L'article 3 facilite les démarches administratives pour le renouvellement de l'AJPP en supprimant la condition d'accord explicite du service du contrôle médical. Cette condition, qui implique des délais importants, empêche bien souvent le renouvellement de l'allocation. Nous avions tenté d'introduire cette disposition dans le projet de loi de financement de la sécurité sociale (PLFSS) pour 2023, mais elle a malheureusement été censurée par le Conseil constitutionnel qui a jugé sa portée trop faible pour figurer dans un texte budgétaire.

L'article 4 supprime la mesure d'écrêtement de l'AJPP et de l'allocation journalière de proche aidant (AJPA) pour les travailleurs indépendants et les personnes en recherche d'emploi. Cette mesure d'écrêtement, qui devait entrer en vigueur au plus tard le 1er janvier 2024, visait à se prémunir du risque d'un effet d'aubaine si les montants versés aux bénéficiaires étaient supérieurs aux revenus tirés de leur activité professionnelle ou de leur revenu de remplacement. Un an après l'indexation de ces allocations sur le Smic, l'effet d'aubaine appréhendé n'est pas démontré. Nous vous proposons donc de supprimer cette mesure d'écrêtement qui entrave la lisibilité du dispositif et constitue une difficulté supplémentaire de gestion pour les caisses d'allocations familiales.

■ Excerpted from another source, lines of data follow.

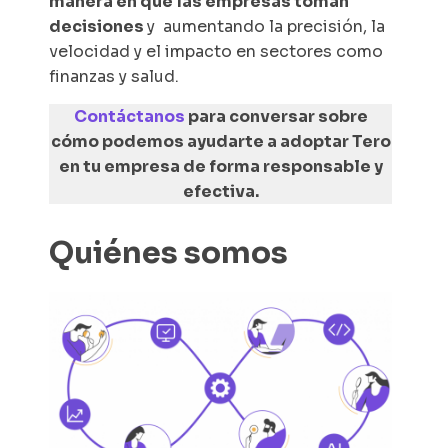
manera en que las empresas toman
decisiones
y aumentando la precisión, la
velocidad y el impacto en sectores como
finanzas y salud.
Contáctanos
para conversar sobre
cómo podemos ayudarte a adoptar Tero
en tu empresa de forma responsable y
efectiva.
Quiénes somos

L'article 5 prévoit une expérimentation visant à améliorer la situation des bénéficiaires de l'AJPP rencontrant des difficultés financières. À la suite des échanges que nous avons eus avec la Caisse nationale des allocations familiales (CNAF) et les associations, nous proposerons amendement instaurant un dispositif encore plus ambitieux qu'initialement, qui s'adresse aux bénéficiaires de l'AJPP et non plus seulement aux bénéficiaires du complément pour frais.

Enfin, l'article 6 pose le gage qui assure la recevabilité financière de ce texte.

Encore une fois, cette proposition ne prétend pas répondre à toutes les difficultés que rencontrent les familles – nous en avons identifié d'autres –, mais elle constitue une avancée supplémentaire pour améliorer leur situation et alléger leur quotidien. J'espère recueillir un vote unanime sur un sujet aussi important pour nos concitoyens.